I don't think this is likely anywhere.
The only sorts of companies where server costs could increase hugely due to a sudden need for hardware isolation are those where they're running tiny or incredibly bursty workloads. Big companies like Netflix that use tons of cores can just binpack their work all together on the same hardware so their jobs only share hardware with other jobs controlled by the same company. Effectively, cloud providers will start offering sub-clouds into which only your own jobs will be scheduled.

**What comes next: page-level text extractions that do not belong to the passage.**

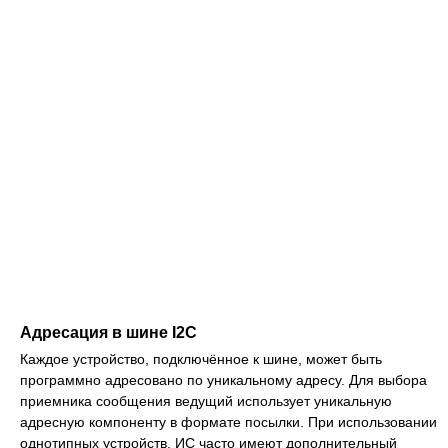
Адресация в шине I2C
Каждое устройство, подключённое к шине, может быть
программно адресовано по уникальному адресу. Для выбора
приемника сообщения ведущий использует уникальную
адресную компоненту в формате посылки. При использовании
однотипных устройств, ИС часто имеют дополнительный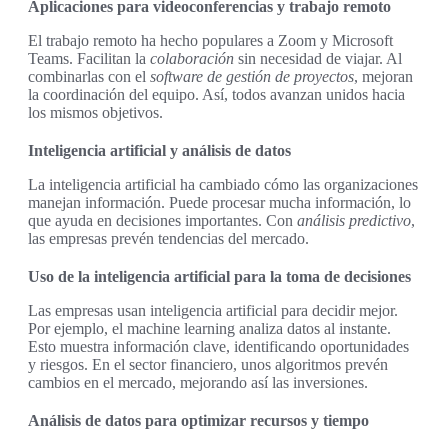
Aplicaciones para videoconferencias y trabajo remoto
El trabajo remoto ha hecho populares a Zoom y Microsoft
Teams. Facilitan la
colaboración
sin necesidad de viajar. Al
combinarlas con el
software de gestión de proyectos
, mejoran
la coordinación del equipo. Así, todos avanzan unidos hacia
los mismos objetivos.
Inteligencia artificial y análisis de datos
La inteligencia artificial ha cambiado cómo las organizaciones
manejan información. Puede procesar mucha información, lo
que ayuda en decisiones importantes. Con
análisis predictivo
,
las empresas prevén tendencias del mercado.
Uso de la inteligencia artificial para la toma de decisiones
Las empresas usan inteligencia artificial para decidir mejor.
Por ejemplo, el machine learning analiza datos al instante.
Esto muestra información clave, identificando oportunidades
y riesgos. En el sector financiero, unos algoritmos prevén
cambios en el mercado, mejorando así las inversiones.
Análisis de datos para optimizar recursos y tiempo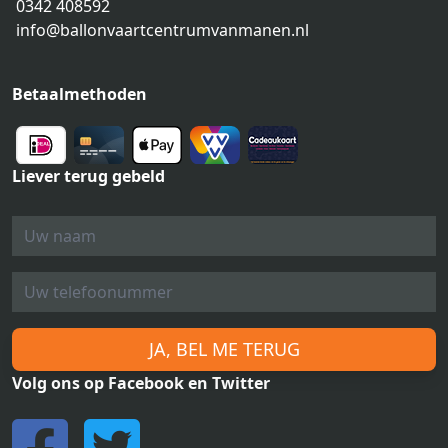
0342 408592
info@ballonvaartcentrumvanmanen.nl
Betaalmethoden
Liever terug gebeld
JA, BEL ME TERUG
Volg ons op Facebook en Twitter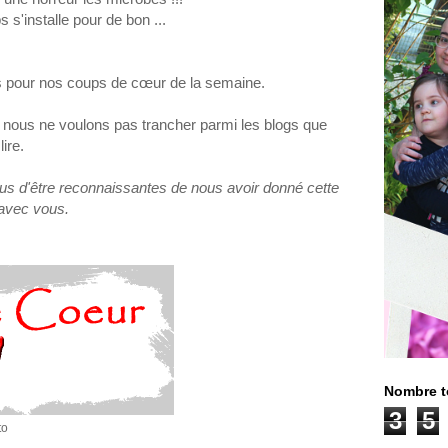
s'installe pour de bon ...
pour nos coups de cœur de la semaine.
x, nous ne voulons pas trancher parmi les blogs que
ire.
nous d'être reconnaissantes de nous avoir donné cette
 avec vous.
Nombre t
3
5
to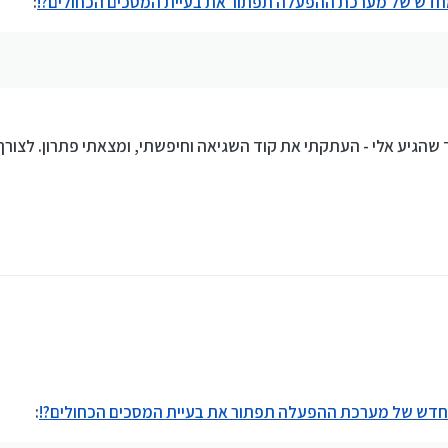
מחדש של מערכת ההפעלה תפתור את בעיית המסכים הכחולים?!
:
הגיע אלי - העתקתי את קוד השגיאה וחיפשתי, ומצאתי פתרון. לצורך ה
מחדש של מערכת ההפעלה תפתור את בעיית המסכים הכחולים?!
: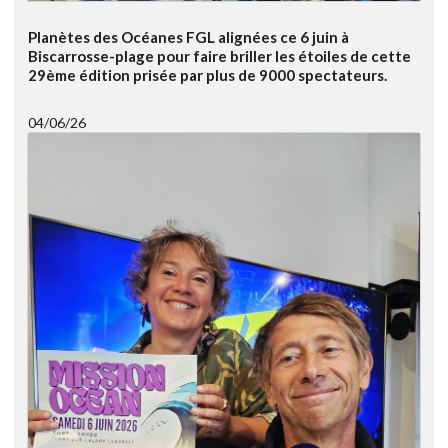
Planètes des Océanes FGL alignées ce 6 juin à
Biscarrosse-plage pour faire briller les étoiles de cette
29ème édition prisée par plus de 9000 spectateurs.
04/06/26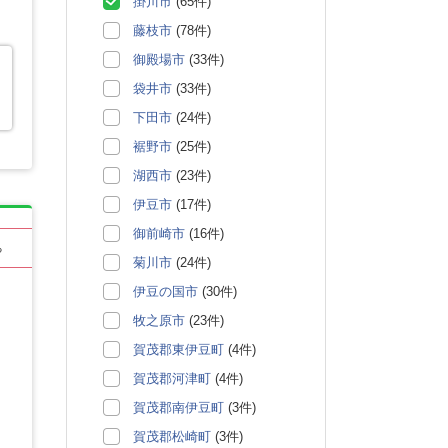
掛川市
(65件)
藤枝市
(78件)
御殿場市
(33件)
袋井市
(33件)
下田市
(24件)
裾野市
(25件)
湖西市
(23件)
伊豆市
(17件)
御前崎市
(16件)
る
菊川市
(24件)
伊豆の国市
(30件)
牧之原市
(23件)
賀茂郡東伊豆町
(4件)
賀茂郡河津町
(4件)
賀茂郡南伊豆町
(3件)
賀茂郡松崎町
(3件)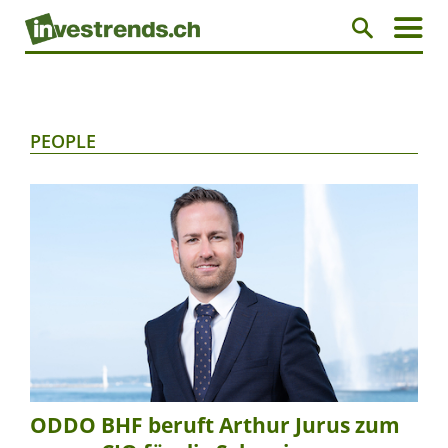
PEOPLE
ODDO BHF beruft Arthur Jurus zum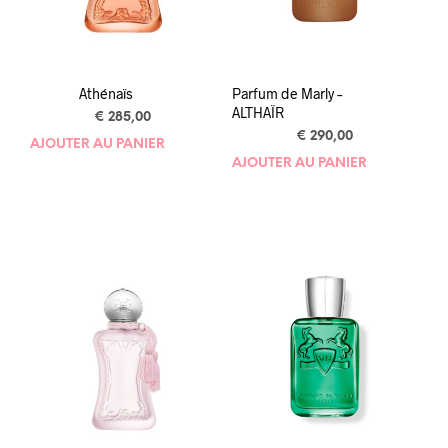
Athénaïs
Parfum de Marly –
ALTHAÏR
€
285,00
€
290,00
AJOUTER AU PANIER
AJOUTER AU PANIER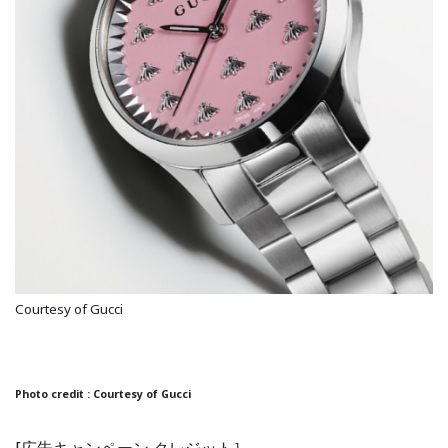
Courtesy of Gucci
Photo credit : Courtesy of Gucci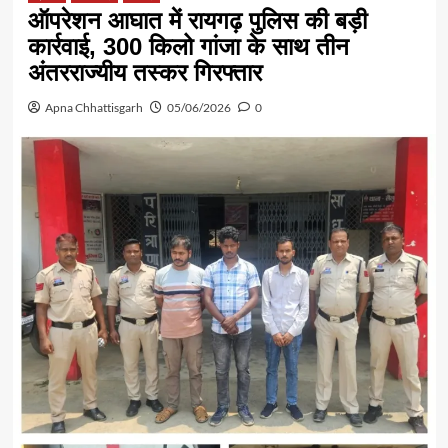
ऑपरेशन आघात में रायगढ़ पुलिस की बड़ी
कार्रवाई, 300 किलो गांजा के साथ तीन
अंतरराज्यीय तस्कर गिरफ्तार
Apna Chhattisgarh
05/06/2026
0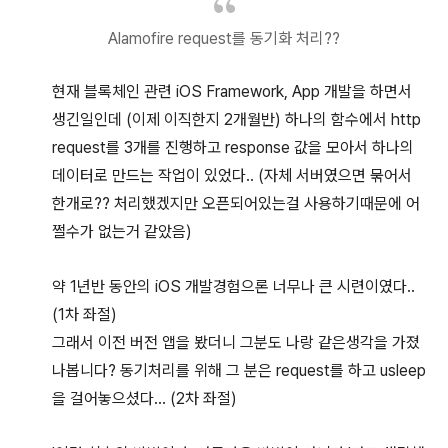
Alamofire request를 동기화 처리??
현재 블록체인 관련 iOS Framework, App 개발을 하면서
생긴일인데 (이제 이직한지 2개월반) 하나의 함수에서 http
request를 3개를 진행하고 response 값을 모아서 하나의
데이터로 만드는 작업이 있었다.. (자체 서버였으면 묶어서
한개로?? 처리했겠지만 오픈되어있는걸 사용하기때문에 어
쩔수가 없는거 같았음)
약 1년반 동안의 iOS 개발경험으론 너무나 큰 시련이였다..
(1차 좌절)
그래서 이전 버전 앱을 봤더니 그분도 나랑 같은생각을 가졌
나봅니다? 동기처리를 위해 그 분은 request를 하고 usleep
을 걸어놓으셨다... (2차 좌절)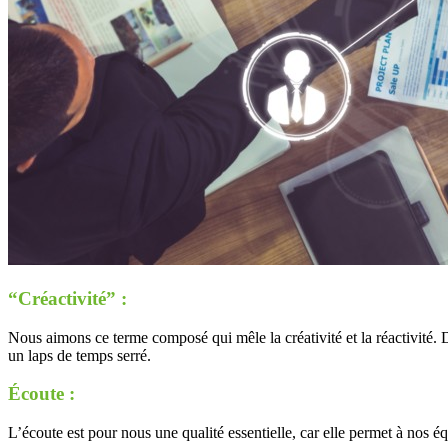
“Créactivité” :
Nous aimons ce terme composé qui mêle la créativité et la réactivité. Da
un laps de temps serré.
Écoute :
L’écoute est pour nous une qualité essentielle, car elle permet à nos 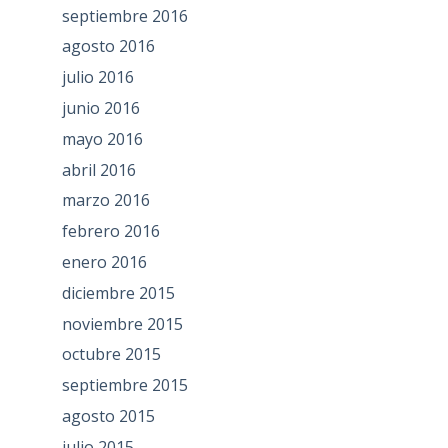
septiembre 2016
agosto 2016
julio 2016
junio 2016
mayo 2016
abril 2016
marzo 2016
febrero 2016
enero 2016
diciembre 2015
noviembre 2015
octubre 2015
septiembre 2015
agosto 2015
julio 2015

This is actually how cloud tech has worked for many years internally. I worked at Google for a long time and their cluster control system (Borg) had a concept called "allocs" which were basically scheduling sub-domains. You could schedule an alloc to reserve some resources, and then schedule jobs into the alloc which would share those resources. Allocs were often used to avoid performance-related interference from shared jobs, e.g. when a batch job kept hogging the CPU caches and slowing down latency sensitive servers. I suppose these days VMs and containers do a similar job, though I think the Borg approach was nicer and more efficient.
I guess this sort of per-firm isolation will become common and most companies costs won't change a huge amount. The people it'll hit will be small mom-and-pop personal servers, but they're unlikely to care about side channel attacks anyway. So I wouldn't sell stock in cloud providers just yet.